» What the task asks
From the listing below, output only the lines starting at the line that has "Contactez-nous" and ending at the line that has "Maison humidité Médoc - LSR HABITAT", exactly as they appear, ends included.

BEGIN Dataset

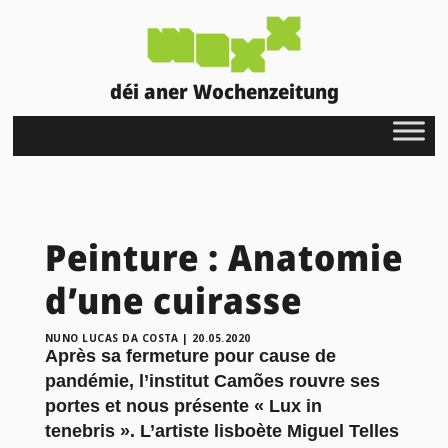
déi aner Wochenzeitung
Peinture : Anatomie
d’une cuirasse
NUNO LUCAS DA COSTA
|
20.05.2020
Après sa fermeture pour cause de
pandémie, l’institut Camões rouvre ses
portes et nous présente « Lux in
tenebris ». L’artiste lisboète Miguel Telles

END Dataset
BEGIN Dataset

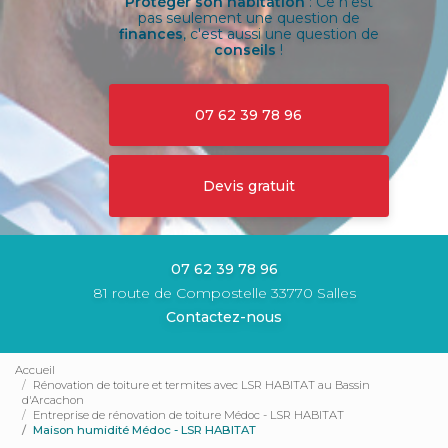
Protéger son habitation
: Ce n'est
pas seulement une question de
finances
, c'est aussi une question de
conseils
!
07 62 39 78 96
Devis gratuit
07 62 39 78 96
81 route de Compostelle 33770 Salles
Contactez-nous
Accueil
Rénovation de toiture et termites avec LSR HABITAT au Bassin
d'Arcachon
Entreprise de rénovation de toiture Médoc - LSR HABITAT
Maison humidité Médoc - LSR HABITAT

END Dataset

» Answer to this problem
Contactez-nous
Accueil
Rénovation de toiture et termites avec LSR HABITAT au Bassin
d'Arcachon
Entreprise de rénovation de toiture Médoc - LSR HABITAT
Maison humidité Médoc - LSR HABITAT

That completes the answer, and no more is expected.